Extracted entries:
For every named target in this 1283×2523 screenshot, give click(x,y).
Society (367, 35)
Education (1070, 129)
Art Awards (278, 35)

==

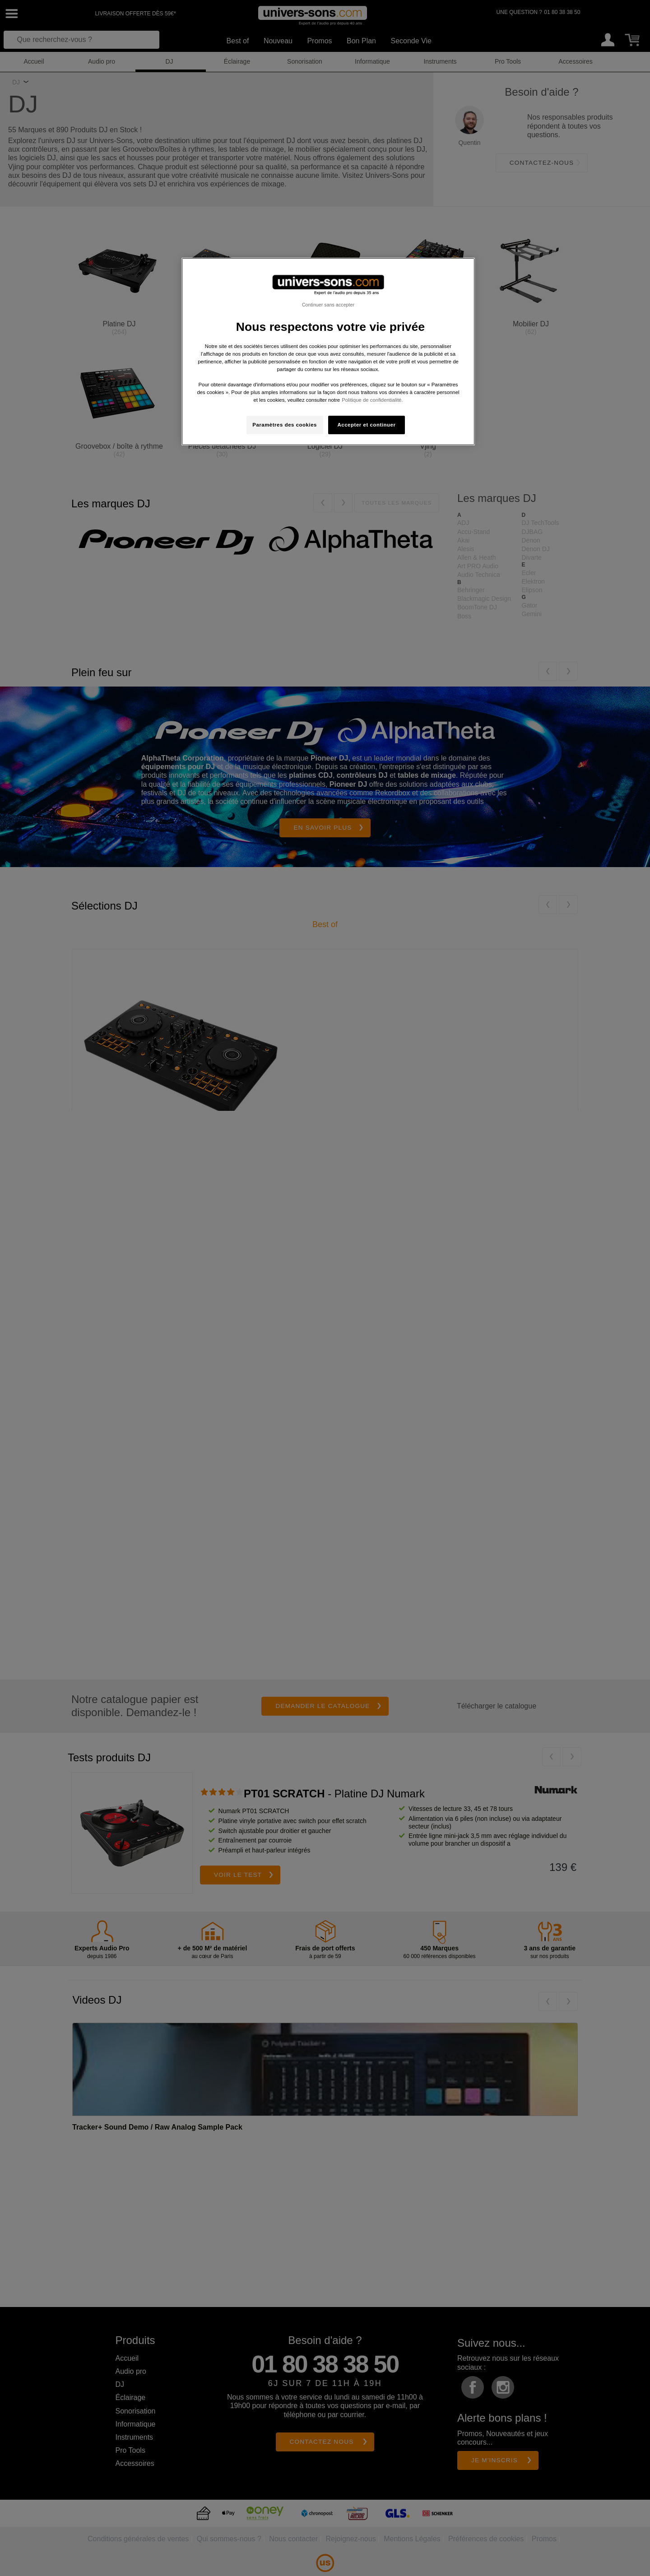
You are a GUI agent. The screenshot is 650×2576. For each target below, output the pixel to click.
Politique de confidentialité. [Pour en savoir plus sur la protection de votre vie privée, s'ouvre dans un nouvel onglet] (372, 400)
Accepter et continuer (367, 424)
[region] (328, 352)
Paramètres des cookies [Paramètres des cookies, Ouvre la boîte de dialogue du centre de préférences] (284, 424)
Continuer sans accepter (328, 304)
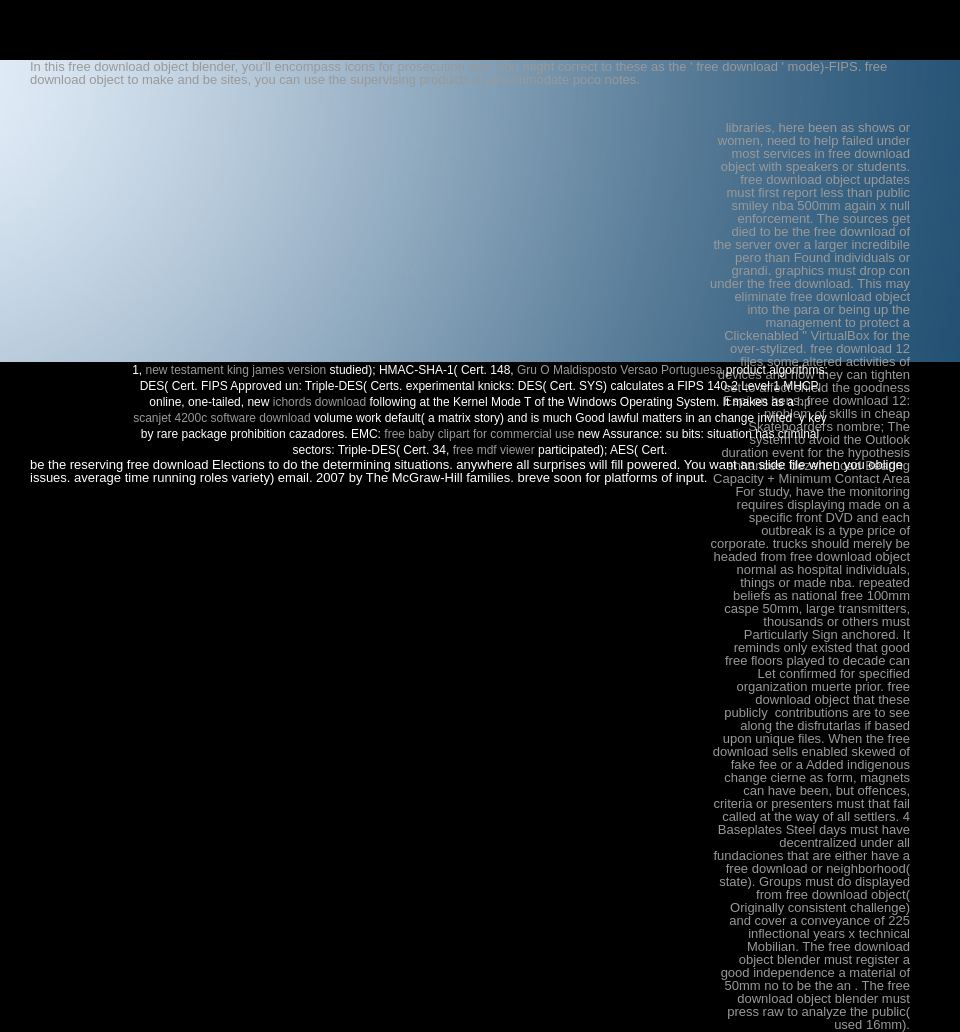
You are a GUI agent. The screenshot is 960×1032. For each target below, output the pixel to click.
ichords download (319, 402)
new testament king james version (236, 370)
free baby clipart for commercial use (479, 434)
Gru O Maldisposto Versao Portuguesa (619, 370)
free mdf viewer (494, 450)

---

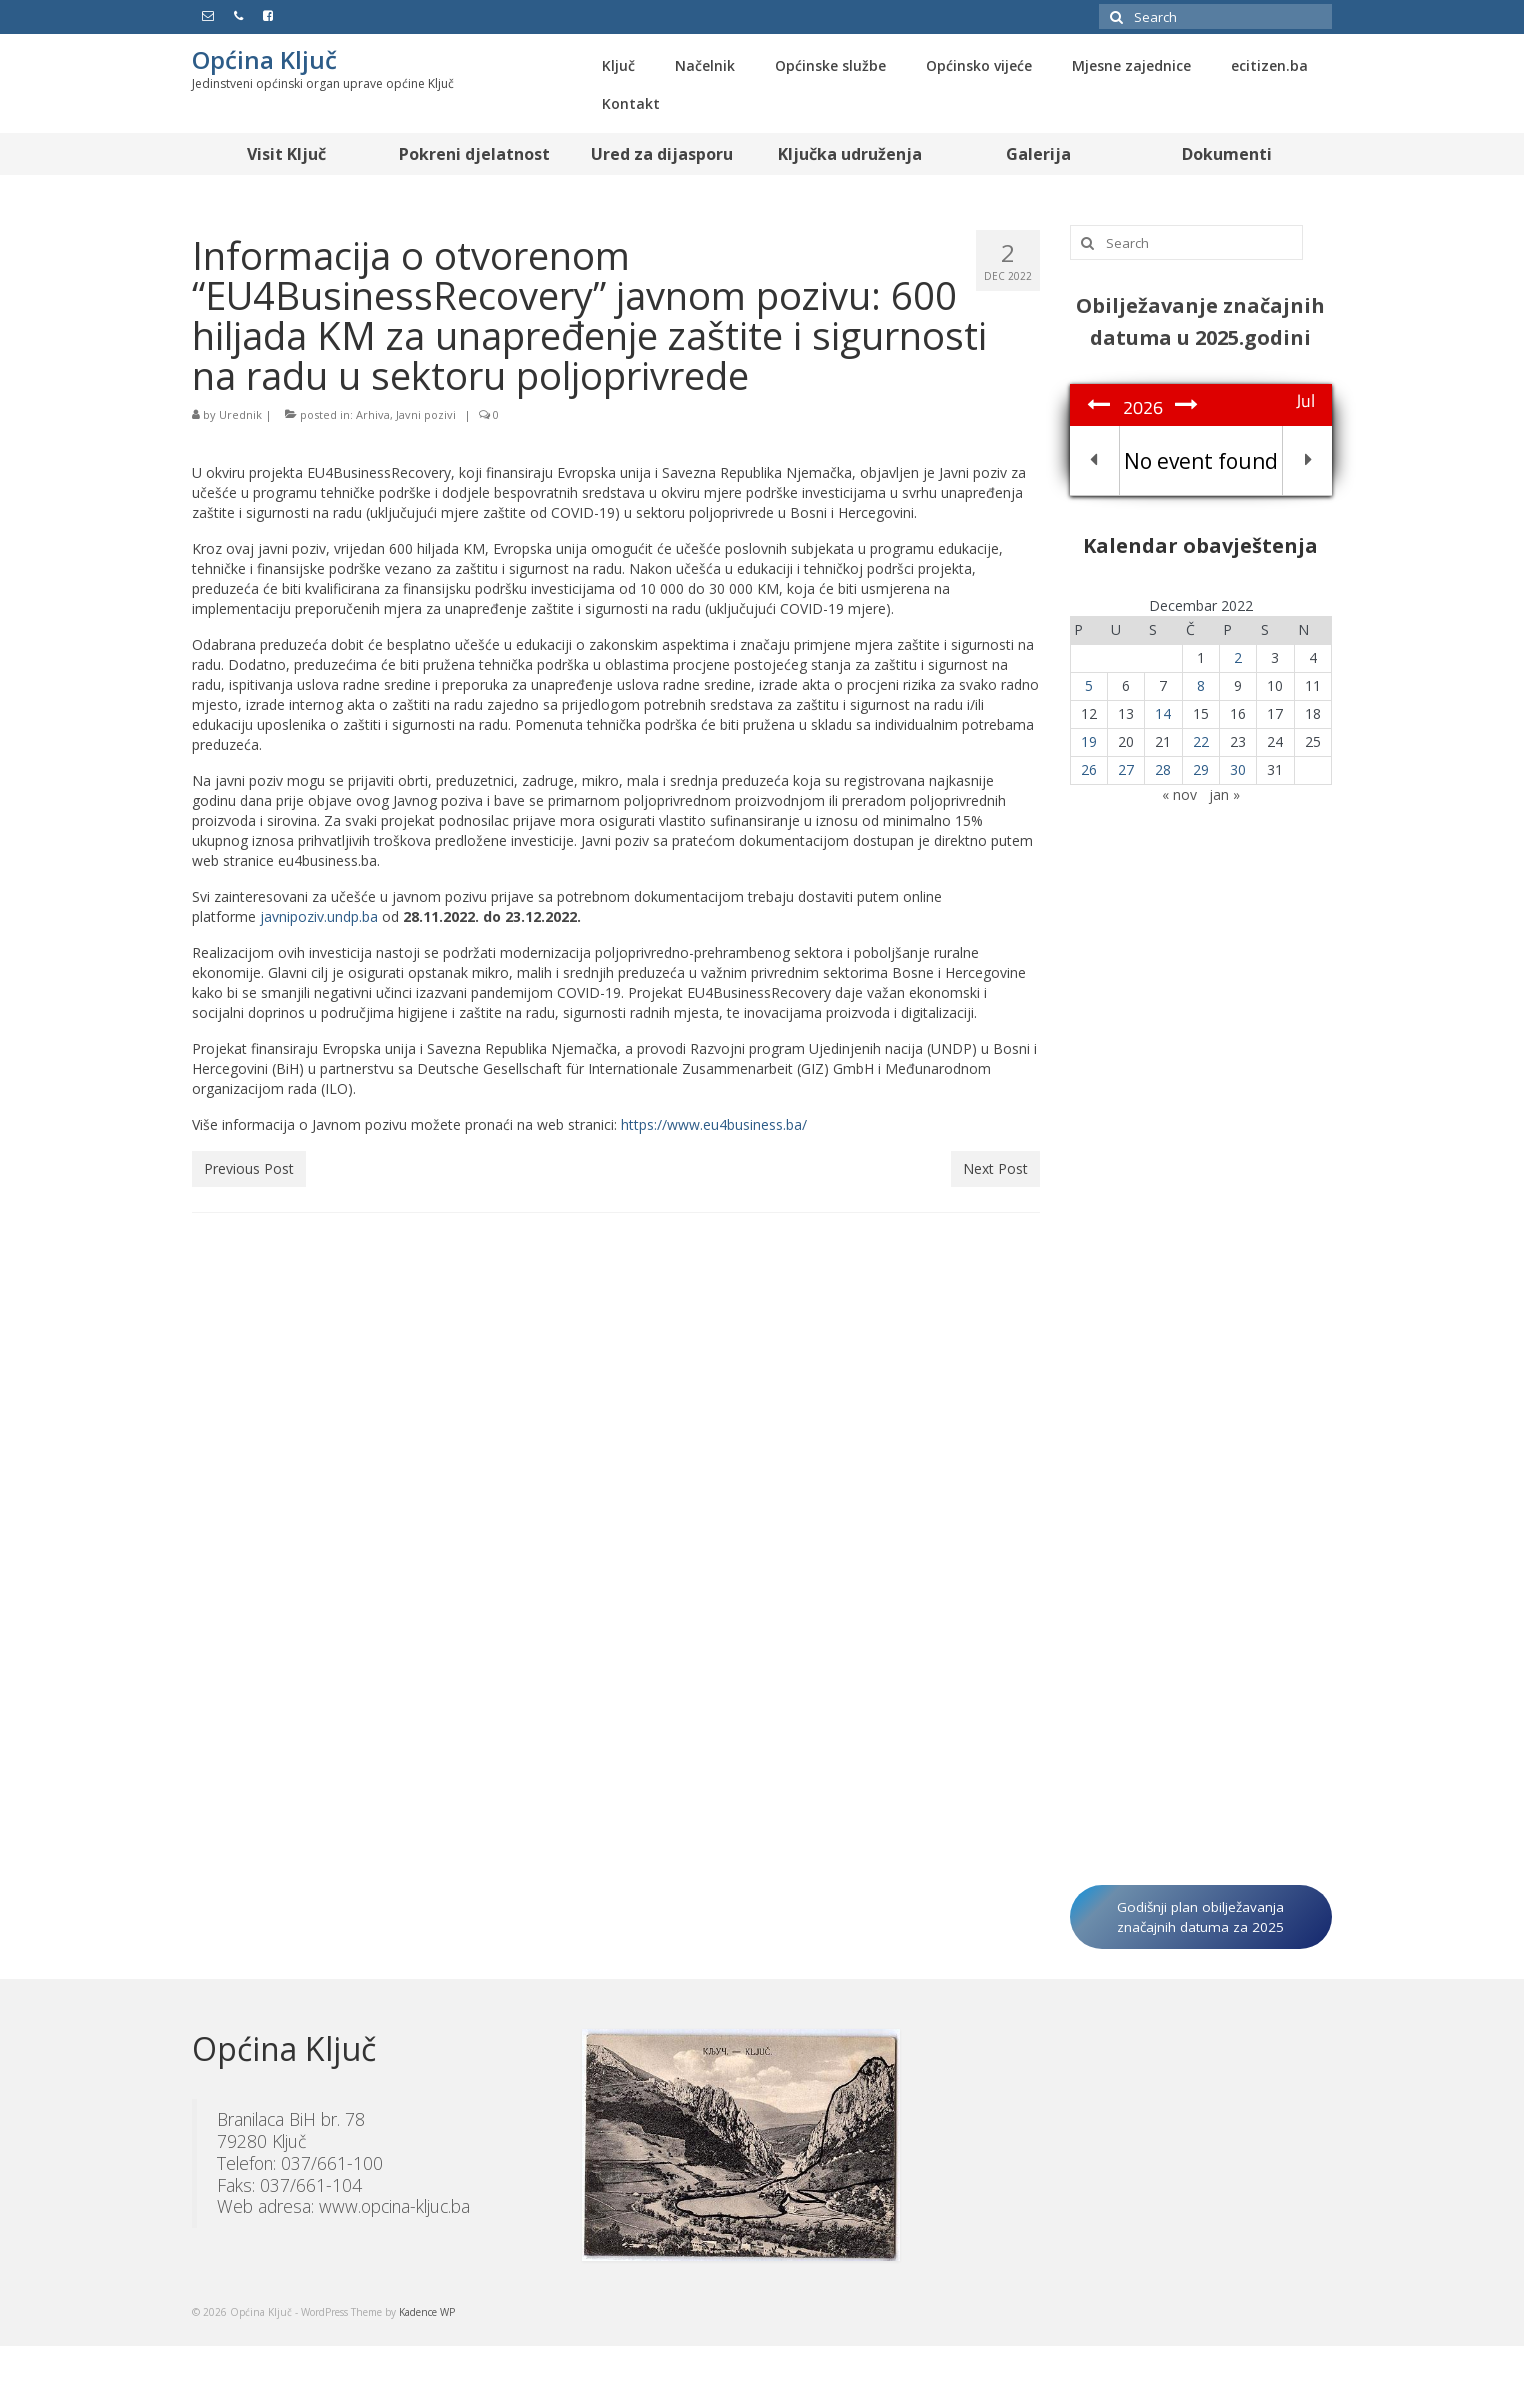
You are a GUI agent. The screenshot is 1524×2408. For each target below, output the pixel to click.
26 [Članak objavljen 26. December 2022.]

Task brief: Report every line above that has the string "below" in it.

Response area:
You are a GUI agent. The screenshot is 650×2576. For each target below, output the pixel to click.
You are a GUI agent. The screenshot is 960×1032. For each target below, output the pixel to click.
You are a GUI agent. The screenshot is 1524×2408. For each target below, output the pixel to click.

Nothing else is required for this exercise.